Tuesday, February 26, 2008

A Turn Towards Mission

Well, I guess it's time I started to unpack some of those pairs. I'll begin with two that are closely related:

Community Focused vs. Internally Focused

The modern church has become a monument to itself. Its facilities, services, programs, and ministries are 90% focused within the church, to provide support, encouragement, inspiration, and community to its members. These are not bad things, but they miss the point. The collective mission of the church is to shine the light of truth into dark places; to share hope with the hopeless, and to just generally act and talk as Jesus would for the world's benefit.

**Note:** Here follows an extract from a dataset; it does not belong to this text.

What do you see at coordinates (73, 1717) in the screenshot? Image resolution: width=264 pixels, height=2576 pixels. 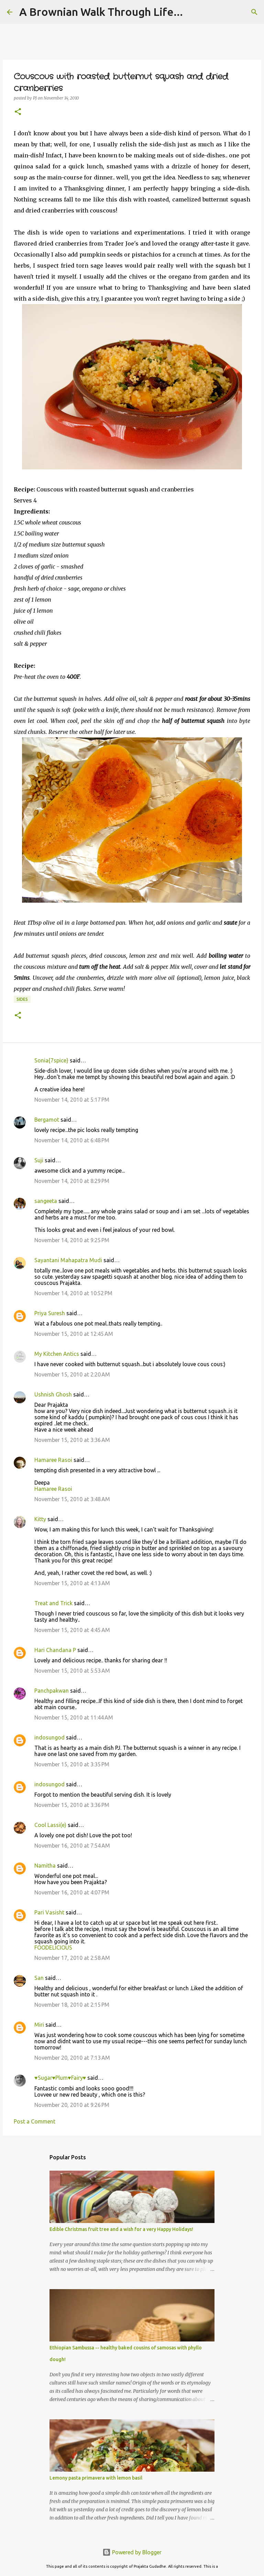 I see `November 15, 2010 at 11:44 AM` at bounding box center [73, 1717].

When the people of Jesus lose sight of this core mission, they begin to focus, almost exclusively on themselves. The work of real ministry is replaced with the mounting responsibility of keeping happy church members who mistakenly think the church is supposed to revolve around them. At best, the internally focused church becomes isolated from its surrounding community. At worst, it becomes exclusive and self serving.

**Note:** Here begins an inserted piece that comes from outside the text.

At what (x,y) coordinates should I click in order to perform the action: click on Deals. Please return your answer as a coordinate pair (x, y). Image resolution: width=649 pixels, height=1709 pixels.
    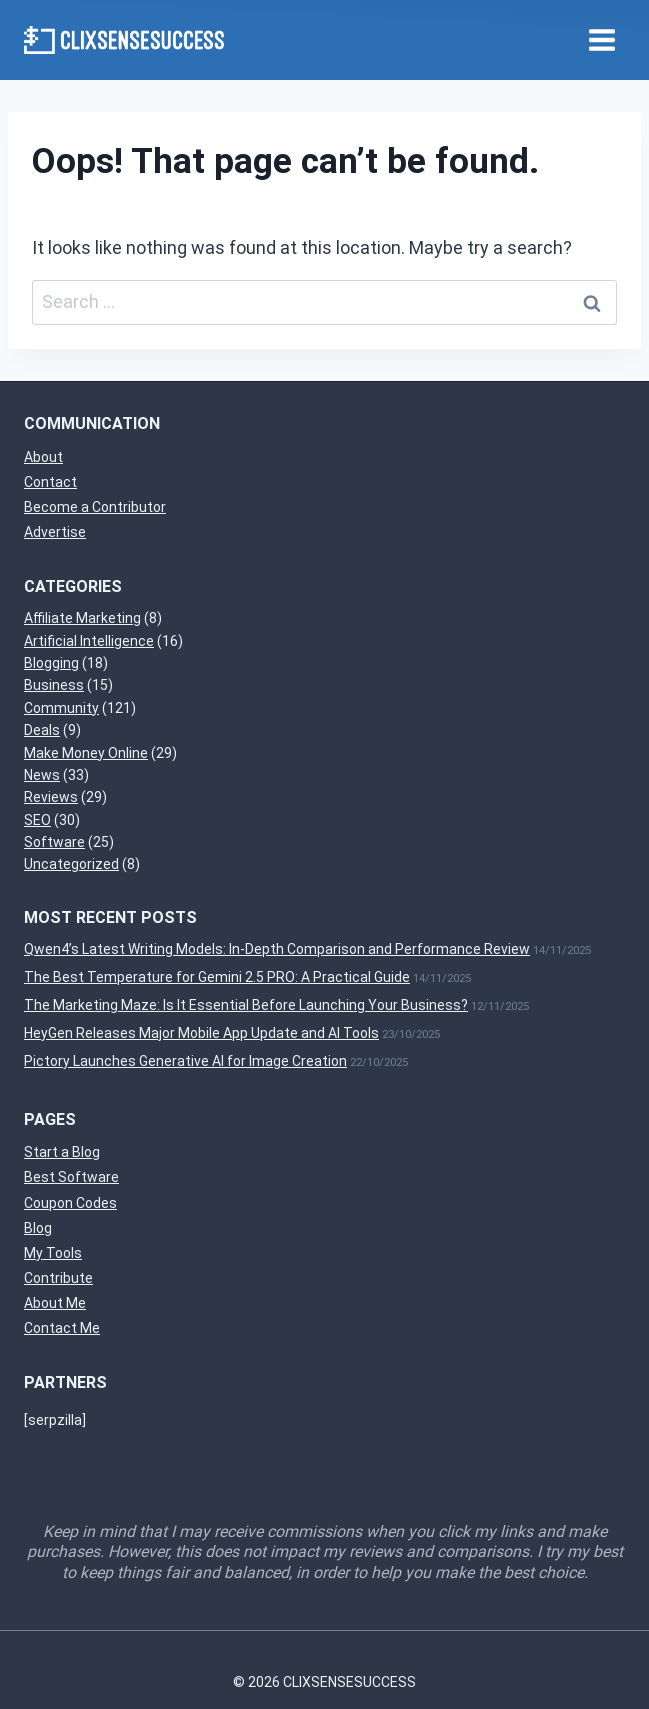
    Looking at the image, I should click on (42, 730).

So the first step towards becoming a missional church is to learn to think outside ourselves; to reacquaint ourselves with the fact that we serve a purpose in the world, and not just within the walls of our facilities.

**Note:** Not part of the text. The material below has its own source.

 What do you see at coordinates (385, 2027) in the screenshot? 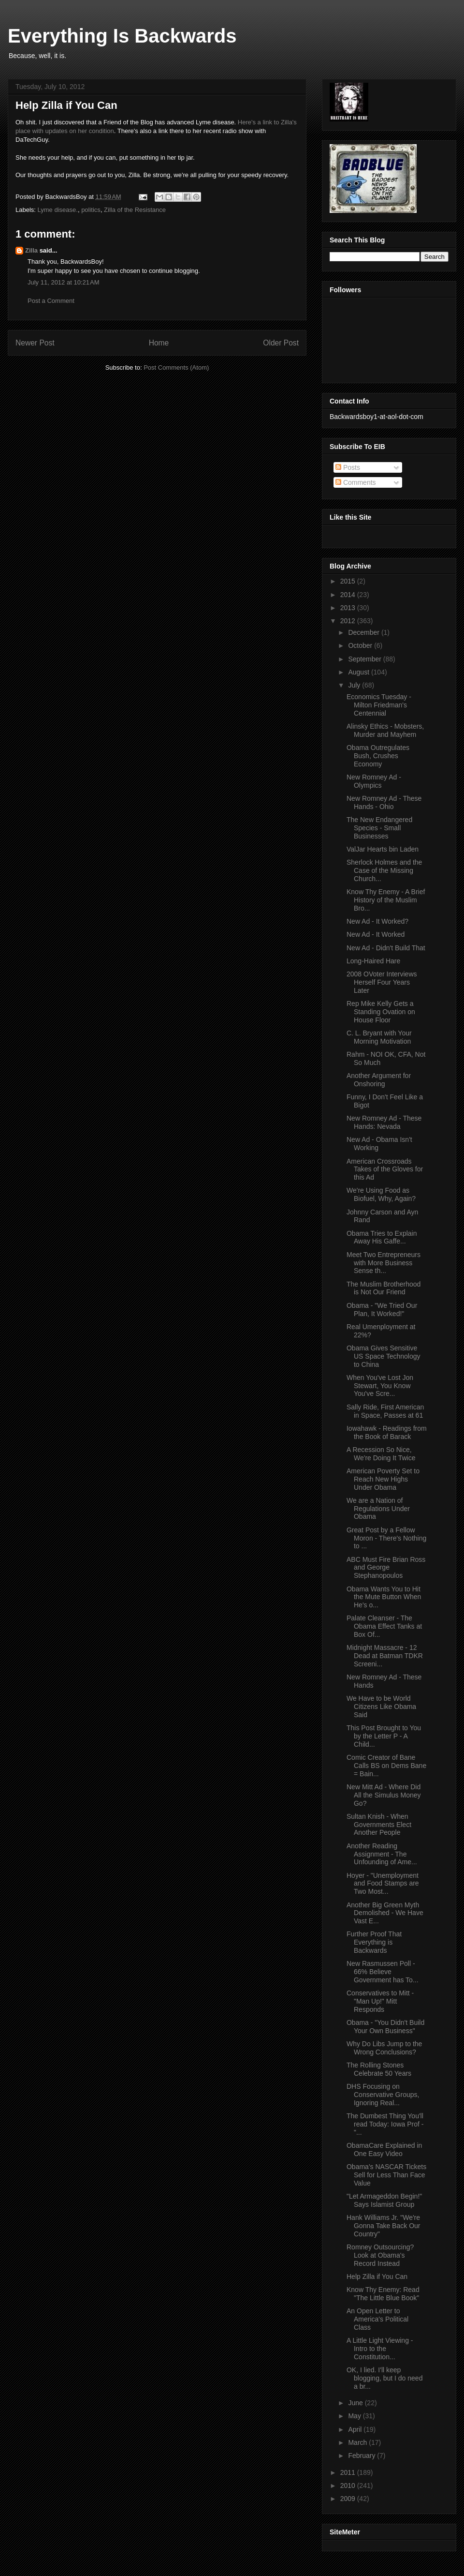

Missional vs. Attractional

Of course, not all churches become so internally focused. Some are very committed to service within their communities, and to reaching people with their message. We, however, are not only concerned with whether or not the church gets outside of itself, but how it does so.

The accepted standard for church methodology is to initiate benevolent or evangelistic campaigns with the intent of attracting people back to the church. Thus, the church's focus within the surrounding community is almost exclusively on getting people back into the church. The false assumption at work here is that real church and spiritual life take place nearly exclusively within church initiated and controlled environments.

Furthermore, once the church manages to attract someone, it begins to drive a wedge between them and the communities of which they are already a part. Thus, writers like Hirsch and Frost not only characterize these churches as attractional, but extractional, inasmuch as their intent is to attract people to the programs and resources they have to offer, then extract them from their other community relationships.

We believe this creates a bit of an ivory tower. Church people develop a certain arrogance about the distinctions between who is in and who is out of their group. And the mission is compromised in the sense that, in order for people to experience the good news about Jesus, they must enter into and submit themselves to our organized religion context.

In response, we are sorting out what it means to be genuinely missional, in the sense that getting people back to our facilities or into our programs is not a primary goal, and may not even be important. The missional church functions on a sending model. We are learning to see ourseves as sent out into the community, to connect with people, be a positive influence, and, when given the opportunity, to share the source of our hope.

We don't want to extract people from their current community ties. In fact, we would love it if they began to value Jesus themselves and share that discovery with others they know.

Church, then, becomes not a place to go to or a meeting to attend, but something that simply happens in the context of relationship and communities.